#### [ABOUT THIS TASK]
Please state how many lines of the records below contain the word "menu". Give the number and nothing else.

#### [RECORD EXTRACTS]
****
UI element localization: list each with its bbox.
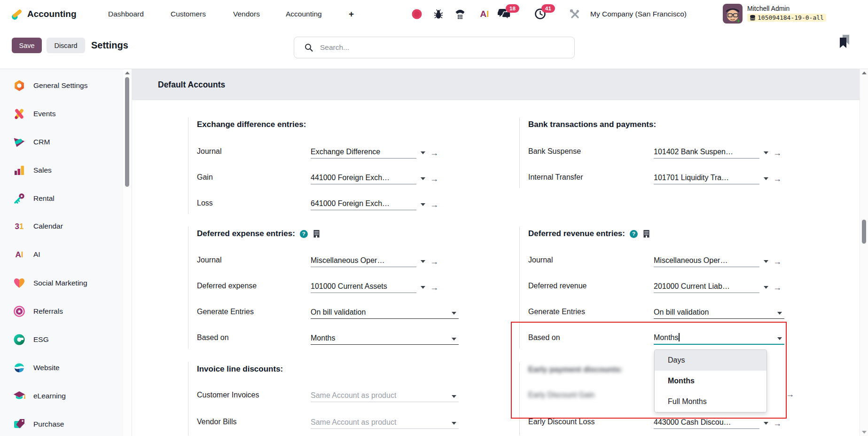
sidebar-item-label: eLearning — [33, 392, 66, 400]
sidebar-item-sales[interactable]: Sales — [0, 162, 136, 178]
company-building-icon — [642, 230, 650, 238]
deferred-expense-journal-field[interactable]: Miscellaneous Oper… — [311, 256, 416, 267]
chevron-down-icon[interactable] — [764, 151, 768, 154]
dropdown-option-months[interactable]: Months — [655, 371, 766, 391]
sidebar-item-elearning[interactable]: eLearning — [0, 388, 136, 404]
based-on-select-editing[interactable]: Months — [654, 333, 784, 345]
search-input[interactable] — [319, 43, 547, 52]
internal-link-arrow-icon[interactable]: → — [430, 200, 438, 209]
chevron-down-icon[interactable] — [421, 177, 425, 180]
sidebar-item-general-settings[interactable]: General Settings — [0, 78, 136, 94]
sidebar-item-crm[interactable]: CRM — [0, 134, 136, 150]
sidebar-scrollbar[interactable] — [123, 69, 132, 436]
deferred-revenue-journal-field[interactable]: Miscellaneous Oper… — [654, 256, 759, 267]
search-box[interactable] — [294, 37, 575, 58]
sidebar-item-label: ESG — [33, 335, 49, 344]
record-icon[interactable] — [410, 0, 424, 28]
internal-transfer-field[interactable]: 101701 Liquidity Tra… — [654, 174, 759, 184]
dropdown-option-days[interactable]: Days — [655, 350, 766, 371]
deferred-expense-account-field[interactable]: 101000 Current Assets — [311, 282, 416, 293]
chevron-down-icon[interactable] — [452, 312, 456, 315]
scroll-down-arrow-icon[interactable] — [862, 431, 867, 434]
bank-suspense-field[interactable]: 101402 Bank Suspen… — [654, 148, 759, 159]
customer-invoices-select[interactable]: Same Account as product — [311, 391, 459, 402]
internal-link-arrow-icon[interactable]: → — [773, 419, 782, 428]
chevron-down-icon[interactable] — [777, 337, 782, 340]
internal-link-arrow-icon[interactable]: → — [773, 174, 782, 183]
chat-icon[interactable]: 18 — [497, 0, 511, 28]
internal-link-arrow-icon[interactable]: → — [786, 390, 794, 398]
clock-icon[interactable]: 41 — [533, 0, 547, 28]
chevron-down-icon[interactable] — [421, 260, 425, 263]
section-title-blurred: Early payment discounts: — [528, 365, 623, 374]
save-button[interactable]: Save — [12, 38, 42, 53]
menu-accounting[interactable]: Accounting — [286, 0, 322, 28]
page-scrollbar[interactable] — [860, 69, 868, 436]
chevron-down-icon[interactable] — [777, 312, 782, 315]
chevron-down-icon[interactable] — [421, 203, 425, 206]
sidebar-item-social-marketing[interactable]: Social Marketing — [0, 275, 136, 291]
journal-field[interactable]: Exchange Difference — [311, 148, 416, 159]
discard-button[interactable]: Discard — [47, 38, 85, 53]
menu-dashboard[interactable]: Dashboard — [108, 0, 144, 28]
company-switcher[interactable]: My Company (San Francisco) — [590, 0, 687, 28]
chevron-down-icon[interactable] — [764, 422, 768, 425]
scroll-up-arrow-icon[interactable] — [862, 71, 867, 74]
sidebar-item-esg[interactable]: ESG — [0, 332, 136, 348]
internal-link-arrow-icon[interactable]: → — [773, 149, 782, 157]
sidebar-item-rental[interactable]: Rental — [0, 190, 136, 206]
chevron-down-icon[interactable] — [452, 395, 456, 398]
gain-account-field[interactable]: 441000 Foreign Exch… — [311, 174, 416, 184]
sidebar-item-calendar[interactable]: 31 Calendar — [0, 218, 136, 234]
bookmark-icon[interactable] — [838, 34, 851, 51]
sidebar-item-purchase[interactable]: Purchase — [0, 416, 136, 432]
chevron-down-icon[interactable] — [421, 286, 425, 289]
avatar[interactable]: ✈ — [723, 4, 743, 24]
sidebar-scroll-thumb[interactable] — [125, 77, 129, 187]
field-row-journal: Journal Miscellaneous Oper…→ — [197, 253, 463, 267]
loss-account-field[interactable]: 641000 Foreign Exch… — [311, 199, 416, 210]
page-scroll-thumb[interactable] — [862, 220, 866, 244]
help-icon[interactable]: ? — [630, 230, 638, 238]
bug-icon[interactable] — [431, 0, 446, 28]
field-row-vendor-bills: Vendor Bills Same Account as product — [197, 415, 463, 429]
help-icon[interactable]: ? — [300, 230, 308, 238]
dropdown-option-full-months[interactable]: Full Months — [655, 391, 766, 412]
chevron-down-icon[interactable] — [421, 151, 425, 154]
sidebar-item-label: Rental — [33, 194, 55, 203]
app-brand[interactable]: Accounting — [10, 0, 77, 28]
add-menu-button[interactable]: + — [349, 0, 354, 28]
generate-entries-select[interactable]: On bill validation — [654, 308, 784, 319]
ai-icon[interactable]: AI — [476, 0, 493, 28]
sidebar-item-website[interactable]: Website — [0, 360, 136, 376]
sidebar-item-referrals[interactable]: Referrals — [0, 303, 136, 319]
section-header-band: Default Accounts — [132, 69, 860, 100]
chevron-down-icon[interactable] — [764, 286, 768, 289]
internal-link-arrow-icon[interactable]: → — [430, 174, 438, 183]
chat-badge: 18 — [506, 4, 519, 13]
chevron-down-icon[interactable] — [452, 338, 456, 341]
chevron-down-icon[interactable] — [764, 260, 768, 263]
based-on-select[interactable]: Months — [311, 334, 459, 345]
menu-customers[interactable]: Customers — [171, 0, 206, 28]
sidebar-item-events[interactable]: Events — [0, 106, 136, 122]
vendor-bills-select[interactable]: Same Account as product — [311, 418, 459, 429]
sidebar-item-label: Events — [33, 110, 55, 118]
tools-icon[interactable] — [568, 0, 582, 28]
internal-link-arrow-icon[interactable]: → — [430, 149, 438, 157]
internal-link-arrow-icon[interactable]: → — [430, 257, 438, 266]
chevron-down-icon[interactable] — [764, 177, 768, 180]
generate-entries-select[interactable]: On bill validation — [311, 308, 459, 319]
chevron-down-icon[interactable] — [452, 422, 456, 425]
menu-vendors[interactable]: Vendors — [233, 0, 260, 28]
user-block[interactable]: Mitchell Admin 105094184-19-0-all — [747, 4, 826, 22]
internal-link-arrow-icon[interactable]: → — [430, 283, 438, 292]
internal-link-arrow-icon[interactable]: → — [773, 283, 782, 292]
phone-icon[interactable] — [453, 0, 467, 28]
internal-link-arrow-icon[interactable]: → — [773, 257, 782, 266]
deferred-revenue-account-field[interactable]: 201000 Current Liab… — [654, 282, 759, 293]
text-cursor — [679, 333, 680, 341]
scroll-up-arrow-icon[interactable] — [125, 71, 130, 74]
sidebar-item-ai[interactable]: AI AI — [0, 246, 136, 262]
early-discount-loss-field[interactable]: 443000 Cash Discou… — [654, 418, 759, 429]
****
#### [ANSWER TO THIS TASK]
5